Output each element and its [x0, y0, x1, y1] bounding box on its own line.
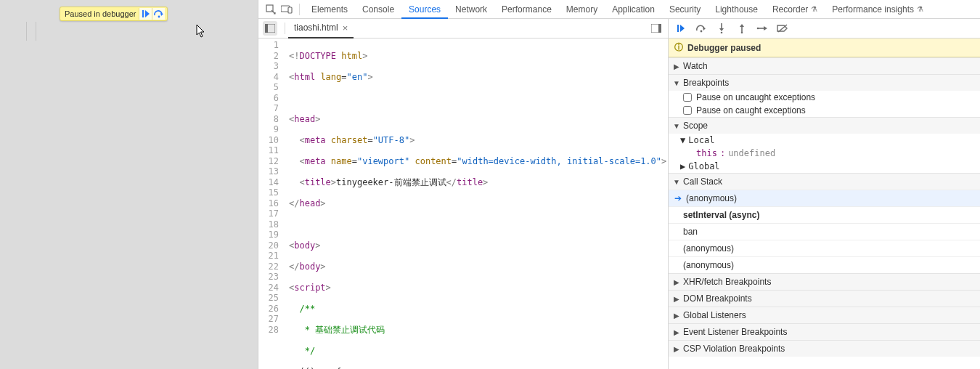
- pause-uncaught-checkbox[interactable]: [683, 93, 692, 102]
- svg-point-3: [158, 16, 160, 18]
- tab-lighthouse[interactable]: Lighthouse: [708, 0, 765, 19]
- chevron-right-icon: ▶: [673, 62, 680, 70]
- xhr-breakpoints-header[interactable]: ▶XHR/fetch Breakpoints: [669, 273, 980, 290]
- chevron-down-icon: ▼: [680, 135, 685, 145]
- page-scroll-hint: [36, 22, 36, 41]
- step-into-button[interactable]: [714, 21, 730, 36]
- tab-network[interactable]: Network: [448, 0, 494, 19]
- source-editor[interactable]: 1234567891011121314151617181920212223242…: [258, 38, 669, 369]
- scope-section-header[interactable]: ▼ Scope: [669, 117, 980, 134]
- devtools-panel: Elements Console Sources Network Perform…: [258, 0, 980, 369]
- stack-frame[interactable]: (anonymous): [669, 240, 980, 256]
- line-gutter[interactable]: 1234567891011121314151617181920212223242…: [258, 38, 285, 369]
- svg-point-17: [721, 32, 723, 33]
- chevron-right-icon: ▶: [680, 161, 685, 171]
- global-listeners-header[interactable]: ▶Global Listeners: [669, 307, 980, 323]
- callstack-section-header[interactable]: ▼ Call Stack: [669, 173, 980, 190]
- pause-caught-checkbox[interactable]: [683, 106, 692, 115]
- chevron-down-icon: ▼: [673, 79, 680, 87]
- svg-point-20: [741, 32, 743, 33]
- device-toolbar-icon[interactable]: [279, 5, 295, 14]
- paused-overlay: Paused in debugger: [60, 7, 168, 21]
- page-viewport: Paused in debugger: [0, 0, 258, 369]
- step-over-button[interactable]: [693, 21, 709, 36]
- breakpoints-section-header[interactable]: ▼ Breakpoints: [669, 74, 980, 91]
- step-over-icon-button[interactable]: [152, 8, 165, 20]
- source-file-name: tiaoshi.html: [294, 23, 338, 33]
- debugger-paused-label: Debugger paused: [687, 43, 761, 53]
- step-button[interactable]: [754, 21, 770, 36]
- scope-global[interactable]: ▶ Global: [669, 160, 980, 173]
- svg-marker-12: [680, 25, 685, 32]
- stack-frame[interactable]: ban: [669, 223, 980, 240]
- scope-this[interactable]: this: undefined: [669, 147, 980, 160]
- debugger-paused-banner: ⓘ Debugger paused: [669, 38, 980, 57]
- event-listener-bp-header[interactable]: ▶Event Listener Breakpoints: [669, 323, 980, 340]
- page-scroll-hint: [26, 22, 27, 41]
- svg-rect-11: [677, 25, 679, 32]
- svg-marker-19: [740, 24, 744, 27]
- svg-marker-22: [764, 26, 767, 31]
- svg-rect-6: [288, 7, 292, 13]
- tab-recorder[interactable]: Recorder⚗: [765, 0, 825, 19]
- show-navigator-icon[interactable]: [263, 21, 277, 36]
- svg-rect-7: [265, 24, 268, 33]
- show-debugger-sidebar-icon[interactable]: [649, 21, 663, 36]
- stack-frame-async[interactable]: setInterval (async): [669, 206, 980, 223]
- deactivate-breakpoints-button[interactable]: [775, 21, 791, 36]
- tab-elements[interactable]: Elements: [304, 0, 355, 19]
- dom-breakpoints-header[interactable]: ▶DOM Breakpoints: [669, 290, 980, 307]
- resume-icon-button[interactable]: [139, 8, 152, 20]
- csp-violation-bp-header[interactable]: ▶CSP Violation Breakpoints: [669, 340, 980, 357]
- svg-point-23: [757, 28, 759, 30]
- source-file-tab[interactable]: tiaoshi.html ×: [288, 19, 354, 38]
- close-icon[interactable]: ×: [343, 23, 348, 33]
- stack-frame[interactable]: (anonymous): [669, 256, 980, 273]
- svg-rect-0: [142, 10, 144, 17]
- paused-overlay-text: Paused in debugger: [65, 9, 139, 18]
- tab-security[interactable]: Security: [662, 0, 708, 19]
- chevron-down-icon: ▼: [673, 178, 680, 186]
- svg-marker-2: [160, 13, 163, 16]
- pause-caught-row[interactable]: Pause on caught exceptions: [669, 104, 980, 117]
- svg-marker-1: [145, 10, 150, 17]
- tab-console[interactable]: Console: [355, 0, 401, 19]
- svg-rect-9: [658, 24, 661, 33]
- tab-performance[interactable]: Performance: [494, 0, 559, 19]
- sources-filebar: tiaoshi.html ×: [258, 19, 669, 38]
- flask-icon: ⚗: [917, 5, 923, 13]
- step-out-button[interactable]: [734, 21, 750, 36]
- element-picker-icon[interactable]: [263, 4, 279, 15]
- svg-marker-16: [719, 28, 724, 31]
- flask-icon: ⚗: [811, 5, 817, 13]
- tab-performance-insights[interactable]: Performance insights⚗: [825, 0, 931, 19]
- tab-memory[interactable]: Memory: [559, 0, 605, 19]
- debugger-sidebar: ⓘ Debugger paused ▶ Watch ▼ Breakpoints …: [669, 38, 980, 369]
- info-icon: ⓘ: [674, 41, 683, 54]
- watch-section-header[interactable]: ▶ Watch: [669, 57, 980, 74]
- scope-local[interactable]: ▼ Local: [669, 134, 980, 147]
- debugger-toolbar: [669, 19, 980, 38]
- pause-uncaught-row[interactable]: Pause on uncaught exceptions: [669, 91, 980, 104]
- current-frame-icon: ➔: [674, 193, 682, 203]
- source-code[interactable]: <!DOCTYPE html> <html lang="en"> <head> …: [285, 38, 668, 369]
- stack-frame-current[interactable]: ➔ (anonymous): [669, 190, 980, 206]
- svg-point-14: [701, 31, 703, 33]
- devtools-tabbar: Elements Console Sources Network Perform…: [258, 0, 980, 19]
- tab-sources[interactable]: Sources: [401, 0, 448, 19]
- tab-application[interactable]: Application: [605, 0, 662, 19]
- resume-button[interactable]: [673, 21, 689, 36]
- chevron-down-icon: ▼: [673, 122, 680, 130]
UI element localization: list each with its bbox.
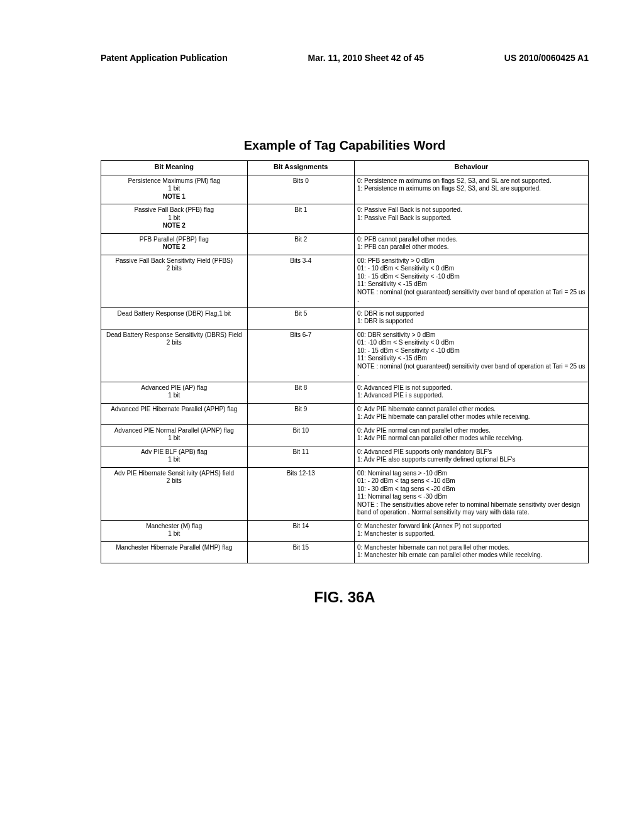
table-row: PFB Parallel (PFBP) flagNOTE 2Bit 20: PF…: [101, 233, 589, 255]
meaning-line: 1 bit: [104, 214, 245, 223]
note-label: NOTE 2: [104, 222, 245, 230]
meaning-line: 2 bits: [104, 265, 245, 273]
cell-behaviour: 0: Manchester hibernate can not para lle…: [355, 541, 589, 563]
cell-bit-assignments: Bit 15: [247, 541, 355, 563]
cell-bit-meaning: Adv PIE Hibernate Sensit ivity (APHS) fi…: [101, 467, 248, 520]
meaning-line: Manchester Hibernate Parallel (MHP) flag: [104, 544, 245, 552]
table-row: Dead Battery Response (DBR) Flag,1 bitBi…: [101, 307, 589, 329]
table-row: Advanced PIE Hibernate Parallel (APHP) f…: [101, 403, 589, 424]
header-pubnum: US 2010/0060425 A1: [504, 53, 589, 63]
meaning-line: 1 bit: [104, 456, 245, 464]
table-row: Advanced PIE Normal Parallel (APNP) flag…: [101, 424, 589, 446]
col-header-bit-assignments: Bit Assignments: [247, 161, 355, 175]
meaning-line: Dead Battery Response Sensitivity (DBRS)…: [104, 331, 245, 340]
cell-behaviour: 0: DBR is not supported1: DBR is support…: [355, 307, 589, 329]
cell-bit-meaning: Adv PIE BLF (APB) flag1 bit: [101, 446, 248, 467]
cell-bit-meaning: Advanced PIE (AP) flag1 bit: [101, 382, 248, 403]
page-header: Patent Application Publication Mar. 11, …: [101, 53, 589, 63]
cell-behaviour: 0: Passive Fall Back is not supported.1:…: [355, 204, 589, 234]
table-row: Manchester (M) flag1 bitBit 140: Manches…: [101, 520, 589, 541]
cell-bit-meaning: Passive Fall Back (PFB) flag1 bitNOTE 2: [101, 204, 248, 234]
table-header-row: Bit Meaning Bit Assignments Behaviour: [101, 161, 589, 175]
cell-bit-meaning: PFB Parallel (PFBP) flagNOTE 2: [101, 233, 248, 255]
meaning-line: Passive Fall Back Sensitivity Field (PFB…: [104, 257, 245, 265]
table-row: Passive Fall Back Sensitivity Field (PFB…: [101, 255, 589, 307]
table-title: Example of Tag Capabilities Word: [101, 138, 589, 153]
cell-bit-meaning: Advanced PIE Hibernate Parallel (APHP) f…: [101, 403, 248, 424]
table-body: Persistence Maximums (PM) flag1 bitNOTE …: [101, 175, 589, 563]
cell-bit-assignments: Bit 8: [247, 382, 355, 403]
cell-bit-assignments: Bits 6-7: [247, 329, 355, 382]
table-row: Adv PIE BLF (APB) flag1 bitBit 11 0: Adv…: [101, 446, 589, 467]
meaning-line: Adv PIE BLF (APB) flag: [104, 448, 245, 456]
cell-bit-assignments: Bit 11: [247, 446, 355, 467]
meaning-line: Dead Battery Response (DBR) Flag,1 bit: [104, 310, 245, 318]
cell-behaviour: 0: Advanced PIE supports only mandatory …: [355, 446, 589, 467]
meaning-line: Adv PIE Hibernate Sensit ivity (APHS) fi…: [104, 470, 245, 478]
cell-bit-meaning: Manchester (M) flag1 bit: [101, 520, 248, 541]
cell-behaviour: 00: DBR sensitivity > 0 dBm01: -10 dBm <…: [355, 329, 589, 382]
page: Patent Application Publication Mar. 11, …: [0, 0, 644, 830]
meaning-line: 2 bits: [104, 477, 245, 485]
col-header-behaviour: Behaviour: [355, 161, 589, 175]
cell-bit-assignments: Bit 14: [247, 520, 355, 541]
cell-behaviour: 00: PFB sensitivity > 0 dBm01: - 10 dBm …: [355, 255, 589, 307]
cell-bit-meaning: Passive Fall Back Sensitivity Field (PFB…: [101, 255, 248, 307]
note-label: NOTE 1: [104, 193, 245, 201]
meaning-line: Advanced PIE (AP) flag: [104, 384, 245, 392]
meaning-line: 1 bit: [104, 392, 245, 400]
table-row: Advanced PIE (AP) flag1 bitBit 80: Advan…: [101, 382, 589, 403]
cell-behaviour: 0: Adv PIE hibernate cannot parallel oth…: [355, 403, 589, 424]
meaning-line: Passive Fall Back (PFB) flag: [104, 206, 245, 214]
table-row: Persistence Maximums (PM) flag1 bitNOTE …: [101, 175, 589, 204]
table-row: Dead Battery Response Sensitivity (DBRS)…: [101, 329, 589, 382]
cell-bit-assignments: Bit 2: [247, 233, 355, 255]
meaning-line: Advanced PIE Normal Parallel (APNP) flag: [104, 427, 245, 435]
col-header-bit-meaning: Bit Meaning: [101, 161, 248, 175]
cell-bit-assignments: Bit 9: [247, 403, 355, 424]
cell-behaviour: 00: Nominal tag sens > -10 dBm01: - 20 d…: [355, 467, 589, 520]
header-left: Patent Application Publication: [101, 53, 228, 63]
cell-bit-assignments: Bits 12-13: [247, 467, 355, 520]
table-row: Manchester Hibernate Parallel (MHP) flag…: [101, 541, 589, 563]
note-label: NOTE 2: [104, 243, 245, 252]
cell-behaviour: 0: PFB cannot parallel other modes.1: PF…: [355, 233, 589, 255]
cell-bit-meaning: Manchester Hibernate Parallel (MHP) flag: [101, 541, 248, 563]
meaning-line: 2 bits: [104, 339, 245, 347]
meaning-line: Advanced PIE Hibernate Parallel (APHP) f…: [104, 406, 245, 414]
meaning-line: Manchester (M) flag: [104, 523, 245, 531]
figure-label: FIG. 36A: [101, 589, 589, 606]
cell-bit-meaning: Dead Battery Response (DBR) Flag,1 bit: [101, 307, 248, 329]
cell-behaviour: 0: Persistence m aximums on flags S2, S3…: [355, 175, 589, 204]
meaning-line: Persistence Maximums (PM) flag: [104, 177, 245, 185]
cell-bit-assignments: Bit 1: [247, 204, 355, 234]
cell-bit-meaning: Dead Battery Response Sensitivity (DBRS)…: [101, 329, 248, 382]
meaning-line: PFB Parallel (PFBP) flag: [104, 236, 245, 244]
meaning-line: 1 bit: [104, 434, 245, 443]
meaning-line: 1 bit: [104, 530, 245, 538]
cell-bit-assignments: Bit 5: [247, 307, 355, 329]
table-row: Passive Fall Back (PFB) flag1 bitNOTE 2B…: [101, 204, 589, 234]
cell-behaviour: 0: Adv PIE normal can not parallel other…: [355, 424, 589, 446]
cell-bit-meaning: Persistence Maximums (PM) flag1 bitNOTE …: [101, 175, 248, 204]
table-row: Adv PIE Hibernate Sensit ivity (APHS) fi…: [101, 467, 589, 520]
cell-bit-assignments: Bit 10: [247, 424, 355, 446]
cell-behaviour: 0: Advanced PIE is not supported.1: Adva…: [355, 382, 589, 403]
capabilities-table: Bit Meaning Bit Assignments Behaviour Pe…: [101, 160, 589, 563]
header-sheet: Mar. 11, 2010 Sheet 42 of 45: [308, 53, 424, 63]
meaning-line: 1 bit: [104, 185, 245, 193]
cell-bit-assignments: Bits 3-4: [247, 255, 355, 307]
cell-bit-assignments: Bits 0: [247, 175, 355, 204]
cell-behaviour: 0: Manchester forward link (Annex P) not…: [355, 520, 589, 541]
cell-bit-meaning: Advanced PIE Normal Parallel (APNP) flag…: [101, 424, 248, 446]
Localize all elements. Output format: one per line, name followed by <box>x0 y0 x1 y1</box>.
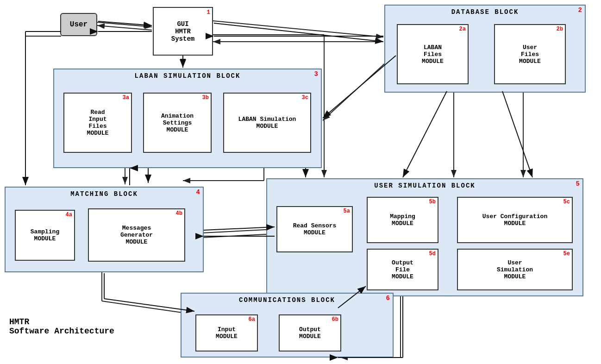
footer-line1: HMTR <box>9 317 29 326</box>
animation-settings-label: AnimationSettingsMODULE <box>161 113 194 133</box>
output-file-module: 5d OutputFileMODULE <box>367 249 438 290</box>
database-block-num: 2 <box>578 6 582 14</box>
read-input-label: ReadInputFilesMODULE <box>87 109 109 137</box>
svg-line-3 <box>97 25 152 30</box>
user-files-module: 2b UserFilesMODULE <box>494 24 566 84</box>
user-sim-module: 5e UserSimulationMODULE <box>457 249 573 290</box>
user-files-label: UserFilesMODULE <box>519 44 541 65</box>
matching-block-label: MATCHING BLOCK <box>70 190 138 198</box>
output-module: 6b OutputMODULE <box>279 314 341 351</box>
user-sim-block-num: 5 <box>576 180 580 188</box>
read-sensors-label: Read SensorsMODULE <box>293 222 337 236</box>
laban-sim-block-num: 3 <box>314 70 318 78</box>
input-module: 6a InputMODULE <box>195 314 258 351</box>
messages-generator-label: MessagesGeneratorMODULE <box>120 225 153 245</box>
sampling-module: 4a SamplingMODULE <box>15 210 75 261</box>
svg-line-42 <box>502 91 532 177</box>
comms-block-num: 6 <box>386 295 390 302</box>
footer-text: HMTR Software Architecture <box>9 317 114 336</box>
laban-sim-block-label: LABAN SIMULATION BLOCK <box>135 72 241 80</box>
read-input-module: 3a ReadInputFilesMODULE <box>63 93 132 153</box>
gui-label: GUIHMTRSystem <box>171 20 194 43</box>
input-module-label: InputMODULE <box>216 326 238 340</box>
laban-files-module: 2a LABANFilesMODULE <box>397 24 469 84</box>
read-sensors-module: 5a Read SensorsMODULE <box>276 206 353 252</box>
laban-simulation-module: 3c LABAN SimulationMODULE <box>223 93 311 153</box>
output-module-label: OutputMODULE <box>299 326 321 340</box>
sampling-label: SamplingMODULE <box>31 228 59 242</box>
output-file-label: OutputFileMODULE <box>392 259 413 280</box>
database-block: 2 DATABASE BLOCK 2a LABANFilesMODULE 2b … <box>384 5 586 93</box>
communications-block: 6 COMMUNICATIONS BLOCK 6a InputMODULE 6b… <box>181 293 394 358</box>
architecture-diagram: User 1 GUIHMTRSystem 2 DATABASE BLOCK 2a… <box>0 0 601 364</box>
database-block-label: DATABASE BLOCK <box>451 8 519 16</box>
comms-block-label: COMMUNICATIONS BLOCK <box>239 296 335 304</box>
user-label: User <box>70 20 88 29</box>
mapping-label: MappingMODULE <box>390 213 415 227</box>
user-config-label: User ConfigurationMODULE <box>482 213 547 227</box>
user-simulation-block: 5 USER SIMULATION BLOCK 5a Read SensorsM… <box>266 178 583 296</box>
matching-block-num: 4 <box>196 188 200 196</box>
svg-line-41 <box>403 91 447 177</box>
animation-settings-module: 3b AnimationSettingsMODULE <box>143 93 212 153</box>
svg-line-31 <box>214 23 383 42</box>
laban-simulation-module-label: LABAN SimulationMODULE <box>238 116 296 130</box>
gui-hmtr-module: 1 GUIHMTRSystem <box>153 7 213 56</box>
messages-generator-module: 4b MessagesGeneratorMODULE <box>88 208 185 262</box>
mapping-module: 5b MappingMODULE <box>367 197 438 243</box>
user-box: User <box>60 13 97 36</box>
laban-simulation-block: 3 LABAN SIMULATION BLOCK 3a ReadInputFil… <box>53 69 322 168</box>
svg-line-39 <box>204 227 275 230</box>
svg-line-2 <box>97 22 152 27</box>
user-config-module: 5c User ConfigurationMODULE <box>457 197 573 243</box>
footer-line2: Software Architecture <box>9 326 114 336</box>
user-sim-block-label: USER SIMULATION BLOCK <box>374 182 475 189</box>
svg-line-29 <box>98 21 152 25</box>
gui-num: 1 <box>207 9 210 16</box>
laban-files-label: LABANFilesMODULE <box>422 44 444 65</box>
matching-block: 4 MATCHING BLOCK 4a SamplingMODULE 4b Me… <box>5 187 204 272</box>
svg-line-4 <box>213 21 383 37</box>
user-simulation-label: UserSimulationMODULE <box>497 259 533 280</box>
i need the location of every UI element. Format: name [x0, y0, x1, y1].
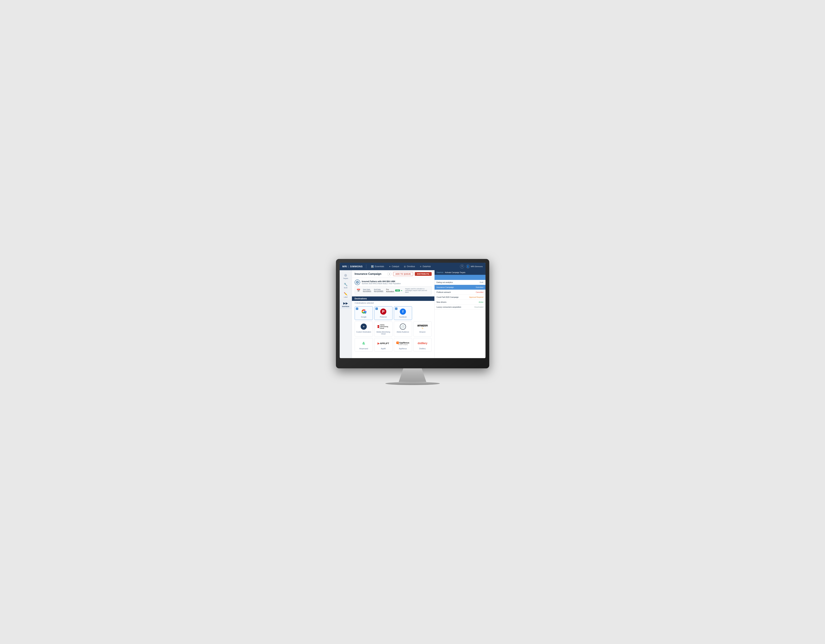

◆ Exercise goal ◆
The answer should consist of all lines from the records above that hold the word "tiaoshi".

◆ Answer box ◆
- source-file-name: tiaoshi.html: [294, 23, 338, 33]
- source-file-tab[interactable]: tiaoshi.html ×: [288, 19, 354, 38]
- sources-filebar: tiaoshi.html ×: [258, 19, 669, 38]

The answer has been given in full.